Sözleşmede süre bitiminden itibaren en geç bir ay önce kiraya verene yazılı olarak bilgi vermek suretiyle sözleşmenin kiracı tarafından sona erdirilebileceği kararlaştırılmış olup kiracının bu ihbar şartına uymadan ve sözleşme süresi dolmadan sözleşmeyi feshederek, 15.08.2014 tarihinde taşınmazı tahliye etmiş olduğu anlaşılmaktadır. TBK.nın 325. maddesinde; "Kiracı, sözleşme süresine veya fesih dönemine uymaksızın kiralananı geri verdiği taktirde, kira sözleşmesinden doğan borçları kiralananın benzer koşullarla kiraya verilebileceği makul bir süre için devam eder. Kiracının bu sürenin geçmesinden önce kiraya verenden kabul etmesi beklenebilecek, ödeme gücüne sahip ve kira ilişkisini devralmaya hazır yeni bir kiracı bulunması halinde, kiracının kira sözleşmesinden doğan borçları sona erer" düzenlemesine yer verilmiştir. Mahkemece alınan bilirkişi raporunda taşınmazın yeniden kiraya verilebileceği makul süre iki ay olarak belirlenmiş olup, kiracının belirlenen iki aylık makul süre tazminatından sorumlu olacağının kabulü gerekir.

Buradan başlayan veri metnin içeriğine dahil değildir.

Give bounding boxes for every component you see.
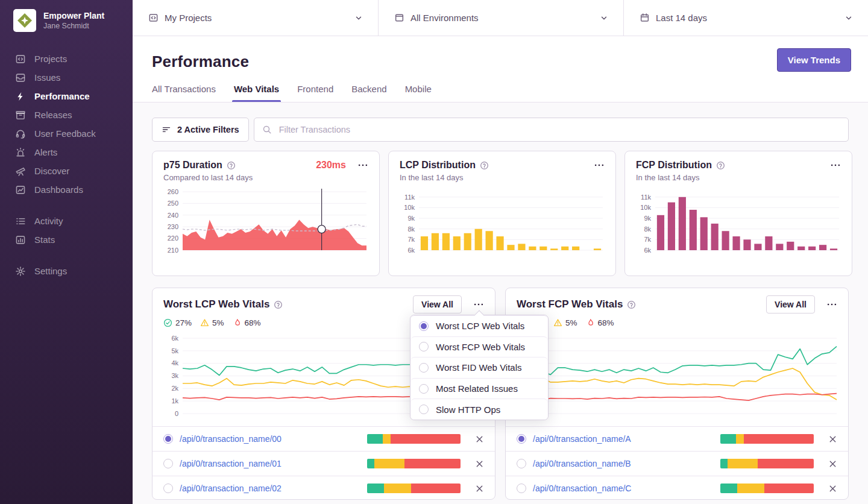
svg-text:5k: 5k: [171, 347, 178, 354]
more-options-icon[interactable]: [830, 160, 841, 171]
transaction-link[interactable]: /api/0/transaction_name/01: [180, 459, 281, 468]
close-icon[interactable]: [828, 435, 837, 444]
more-options-icon[interactable]: [357, 160, 368, 171]
transaction-link[interactable]: /api/0/transaction_name/A: [533, 434, 631, 444]
view-all-button[interactable]: View All: [413, 295, 462, 313]
sidebar-nav: ProjectsIssuesPerformanceReleasesUser Fe…: [0, 49, 133, 280]
sidebar-item-discover[interactable]: Discover: [0, 162, 133, 180]
bar-segment-good: [367, 459, 374, 468]
svg-text:11k: 11k: [404, 194, 415, 201]
stat-poor: 68%: [233, 318, 261, 327]
date-range-label: Last 14 days: [656, 13, 838, 23]
bar-segment-poor: [744, 434, 814, 444]
bar-segment-poor: [391, 434, 461, 444]
bar-segment-poor: [758, 459, 814, 468]
help-icon[interactable]: [480, 161, 489, 170]
org-name: Empower Plant: [43, 10, 104, 21]
tab-mobile[interactable]: Mobile: [405, 84, 432, 102]
sidebar-item-label: Dashboards: [34, 184, 83, 195]
search-icon: [262, 125, 272, 134]
page-header: Performance View Trends All Transactions…: [133, 36, 868, 102]
tab-web-vitals[interactable]: Web Vitals: [234, 84, 279, 102]
transaction-radio[interactable]: [163, 459, 173, 468]
search-input[interactable]: [278, 124, 840, 135]
card-title: p75 Duration: [163, 160, 222, 171]
summary-cards-row: p75 Duration 230ms Compared to last 14 d…: [152, 151, 849, 276]
transaction-radio[interactable]: [517, 484, 526, 493]
vitals-type-dropdown: Worst LCP Web VitalsWorst FCP Web Vitals…: [410, 315, 549, 420]
tab-backend[interactable]: Backend: [351, 84, 386, 102]
help-icon[interactable]: [227, 161, 236, 170]
sidebar-item-projects[interactable]: Projects: [0, 49, 133, 68]
discover-icon: [15, 166, 26, 177]
sidebar-item-activity[interactable]: Activity: [0, 212, 133, 230]
sidebar-item-alerts[interactable]: Alerts: [0, 143, 133, 162]
svg-text:8k: 8k: [644, 225, 651, 233]
sidebar-item-stats[interactable]: Stats: [0, 230, 133, 249]
svg-text:6k: 6k: [644, 247, 651, 254]
more-options-icon[interactable]: [594, 160, 605, 171]
view-all-button[interactable]: View All: [766, 295, 815, 313]
environment-selector[interactable]: All Environments: [379, 0, 624, 36]
sidebar-item-user-feedback[interactable]: User Feedback: [0, 124, 133, 143]
dropdown-item-slow-http-ops[interactable]: Slow HTTP Ops: [410, 398, 548, 420]
bar-segment-meh: [728, 459, 758, 468]
projects-icon: [15, 54, 26, 65]
transaction-link[interactable]: /api/0/transaction_name/02: [180, 484, 281, 493]
transaction-radio[interactable]: [517, 459, 526, 468]
svg-text:1k: 1k: [171, 397, 178, 405]
help-icon[interactable]: [274, 300, 283, 309]
worst-fcp-line-chart: 01k2k3k4k5k6k: [517, 333, 838, 423]
date-range-selector[interactable]: Last 14 days: [624, 0, 868, 36]
dropdown-item-most-related-issues[interactable]: Most Related Issues: [410, 378, 548, 399]
svg-text:11k: 11k: [641, 194, 651, 201]
transaction-radio[interactable]: [163, 434, 173, 444]
sidebar-item-dashboards[interactable]: Dashboards: [0, 180, 133, 199]
more-options-icon[interactable]: [473, 299, 484, 310]
more-options-icon[interactable]: [826, 299, 837, 310]
view-trends-button[interactable]: View Trends: [777, 48, 851, 72]
sidebar-item-settings[interactable]: Settings: [0, 262, 133, 280]
vitals-breakdown-bar: [720, 459, 814, 468]
vitals-stats: 27%5%68%: [517, 317, 837, 329]
dropdown-item-label: Worst LCP Web Vitals: [436, 321, 524, 331]
environment-selector-label: All Environments: [410, 13, 593, 23]
org-logo: [13, 9, 36, 32]
dropdown-item-worst-fcp-web-vitals[interactable]: Worst FCP Web Vitals: [410, 336, 548, 358]
sidebar-item-performance[interactable]: Performance: [0, 87, 133, 106]
org-header[interactable]: Empower Plant Jane Schmidt: [0, 0, 133, 32]
sidebar-item-releases[interactable]: Releases: [0, 106, 133, 124]
bar-segment-meh: [383, 434, 390, 444]
transaction-link[interactable]: /api/0/transaction_name/B: [533, 459, 631, 468]
transaction-row: /api/0/transaction_name/02: [153, 476, 495, 500]
bar-segment-good: [367, 434, 383, 444]
projects-icon: [148, 13, 159, 23]
sidebar-item-label: User Feedback: [34, 128, 96, 139]
close-icon[interactable]: [475, 459, 484, 468]
transaction-row: /api/0/transaction_name/01: [153, 451, 495, 476]
stat-value: 5%: [212, 318, 224, 327]
transaction-radio[interactable]: [517, 434, 526, 444]
dropdown-item-worst-fid-web-vitals[interactable]: Worst FID Web Vitals: [410, 357, 548, 378]
transaction-radio[interactable]: [163, 484, 173, 493]
environment-icon: [394, 13, 404, 23]
help-icon[interactable]: [627, 300, 636, 309]
close-icon[interactable]: [475, 484, 484, 493]
transaction-link[interactable]: /api/0/transaction_name/00: [180, 434, 281, 444]
close-icon[interactable]: [828, 459, 837, 468]
stat-meh: 5%: [200, 318, 224, 327]
p75-value: 230ms: [316, 160, 346, 171]
sidebar-item-issues[interactable]: Issues: [0, 68, 133, 87]
close-icon[interactable]: [475, 435, 484, 444]
transaction-link[interactable]: /api/0/transaction_name/C: [533, 484, 631, 493]
tab-frontend[interactable]: Frontend: [297, 84, 333, 102]
project-selector[interactable]: My Projects: [133, 0, 379, 36]
help-icon[interactable]: [716, 161, 725, 170]
transaction-row: /api/0/transaction_name/A: [506, 426, 848, 451]
bar-segment-good: [720, 434, 736, 444]
sidebar-item-label: Stats: [34, 235, 55, 245]
tab-all-transactions[interactable]: All Transactions: [152, 84, 216, 102]
active-filters-button[interactable]: 2 Active Filters: [152, 118, 249, 142]
close-icon[interactable]: [828, 484, 837, 493]
dropdown-item-label: Most Related Issues: [436, 383, 518, 394]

Bu kapsamda kiraya veren tarafından iki aylık kira alacağının depozito bedelinden tahsil edildiği anlaşılmakta olup; asıl davada davacı-kiracının depozito iadesi talebinin haklı olmadığı, birleşen davanın da davacı-kiraya verenin alacağının depozito bedelinden tahsil edildiği gözetilerek her iki dava hakkında davanın reddine karar verilmesi gerekirken yazılı şekilde karar verilmesi doğru değildir.”

Diyerek erken tahliye halinde kiracının sorumluluğuna işaret etmiştir.